Find the line below that contains "Langsung ke konten". Transcribe it and every line after it exactly, adding nothing.

SOURCE MATERIAL:

---

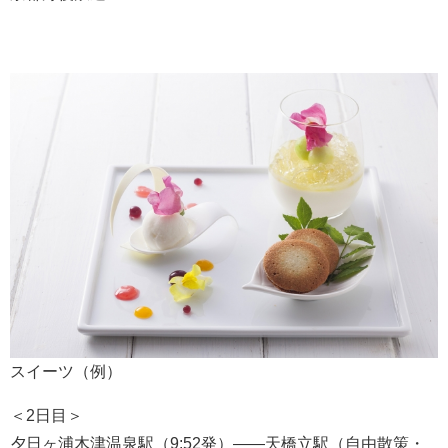
スイーツ（例）
＜2日目＞
夕日ヶ浦木津温泉駅（9:52発）――天橋立駅（自由散策・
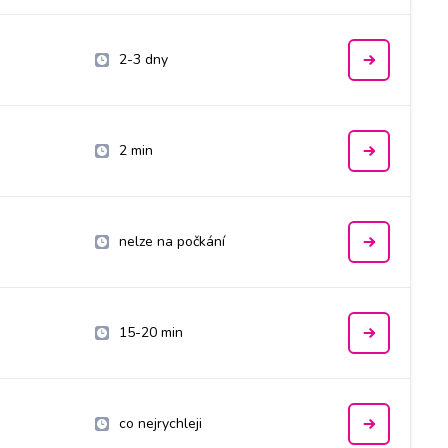
2-3 dny
2 min
nelze na počkání
15-20 min
co nejrychleji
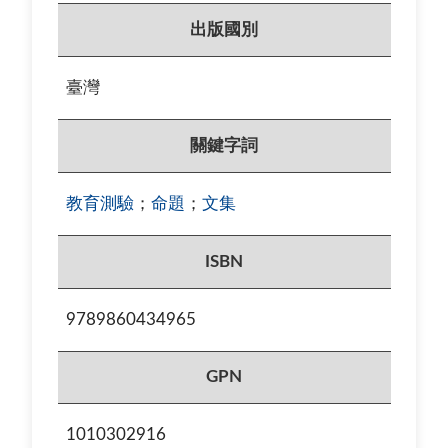
出版國別
臺灣
關鍵字詞
教育測驗
；
命題
；
文集
ISBN
9789860434965
GPN
1010302916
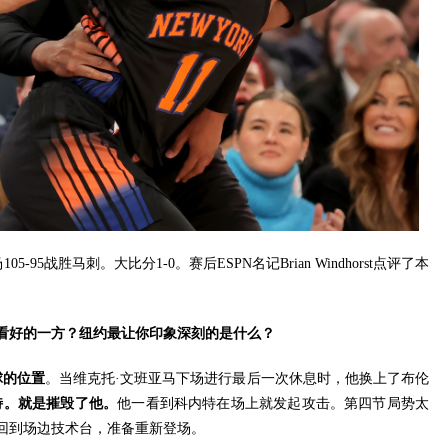
5-95战胜马刺。大比分1-0。赛后ESPN名记Brian Windhorst点评了本
看好的一方？纽约最让你印象深刻的是什么？
球的位置
。当维克托·文班亚马下场进行最后一次休息时，他换上了布伦
特。就是摧毁了他。
他一看到科内特在场上就发起攻击。第四节局势太
回到场边技术台，准备重新登场。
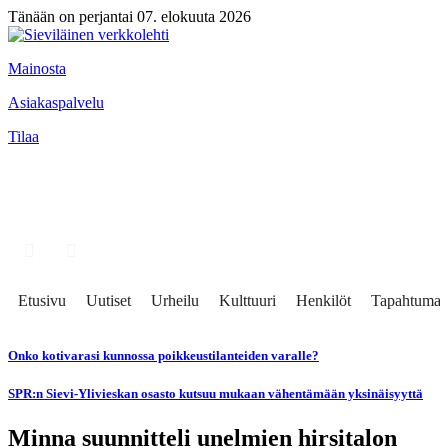
Tänään on perjantai 07. elokuuta 2026
Mainosta
Asiakaspalvelu
Tilaa
Etusivu
Uutiset
Urheilu
Kulttuuri
Henkilöt
Tapahtumat
Onko kotivarasi kunnossa poikkeustilanteiden varalle?
SPR:n Sievi-Ylivieskan osasto kutsuu mukaan vähentämään yksinäisyyttä
Minna suunnitteli unelmien hirsitalon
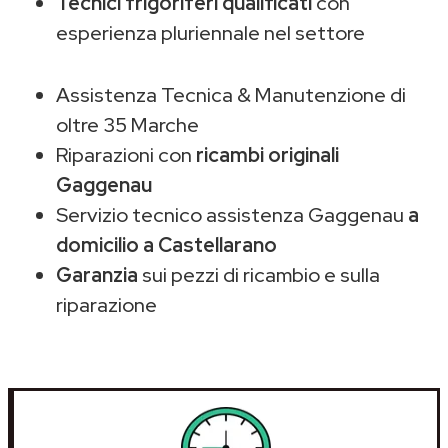
Tecnici frigoriferi qualificati
con
esperienza pluriennale nel settore
Assistenza Tecnica & Manutenzione di
oltre 35 Marche
Riparazioni con
ricambi originali
Gaggenau
Servizio tecnico assistenza Gaggenau
a
domicilio a Castellarano
Garanzia
sui pezzi di ricambio e sulla
riparazione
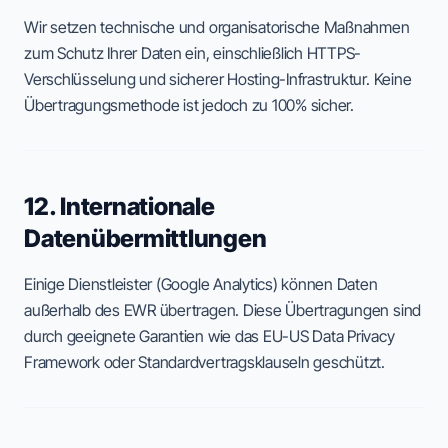
Wir setzen technische und organisatorische Maßnahmen
zum Schutz Ihrer Daten ein, einschließlich HTTPS-
Verschlüsselung und sicherer Hosting-Infrastruktur. Keine
Übertragungsmethode ist jedoch zu 100% sicher.
12. Internationale
Datenübermittlungen
Einige Dienstleister (Google Analytics) können Daten
außerhalb des EWR übertragen. Diese Übertragungen sind
durch geeignete Garantien wie das EU-US Data Privacy
Framework oder Standardvertragsklauseln geschützt.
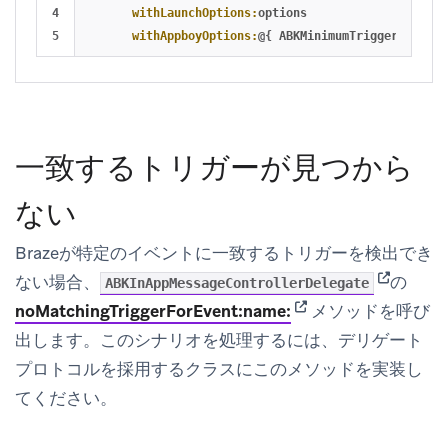
4

withLaunchOptions:
options
withAppboyOptions:
@{
ABKMinimumTriggerTimeInt
一致するトリガーが見つから
ない
Brazeが特定のイベントに一致するトリガーを検出でき
(opens in
ない場合、
の
ABKInAppMessageControllerDelegate
(opens in new tab)
noMatchingTriggerForEvent:name:
メソッドを呼び
出します。このシナリオを処理するには、デリゲート
プロトコルを採用するクラスにこのメソッドを実装し
てください。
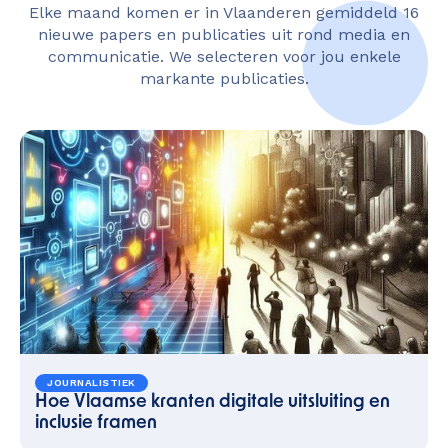
Elke maand komen er in Vlaanderen gemiddeld 16
nieuwe papers en publicaties uit rond media en
communicatie. We selecteren voor jou enkele
markante publicaties.
JOURNALISTIEK
Hoe Vlaamse kranten digitale uitsluiting en
inclusie framen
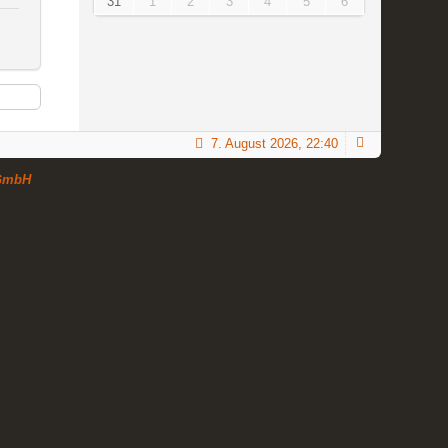
31
1
2
3
4
5
6
7. August 2026, 22:40
GmbH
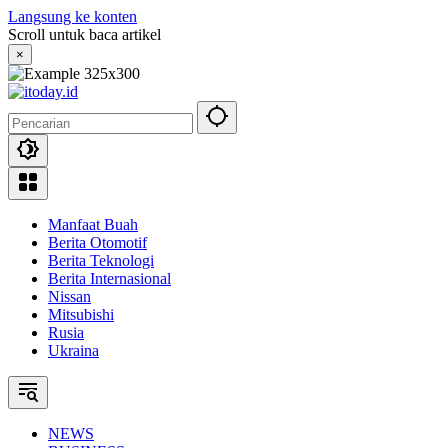
Langsung ke konten
Scroll untuk baca artikel
×
Manfaat Buah
Berita Otomotif
Berita Teknologi
Berita Internasional
Nissan
Mitsubishi
Rusia
Ukraina
NEWS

---

RESPONSE AREA:
Langsung ke konten
Scroll untuk baca artikel
×
Manfaat Buah
Berita Otomotif
Berita Teknologi
Berita Internasional
Nissan
Mitsubishi
Rusia
Ukraina
NEWS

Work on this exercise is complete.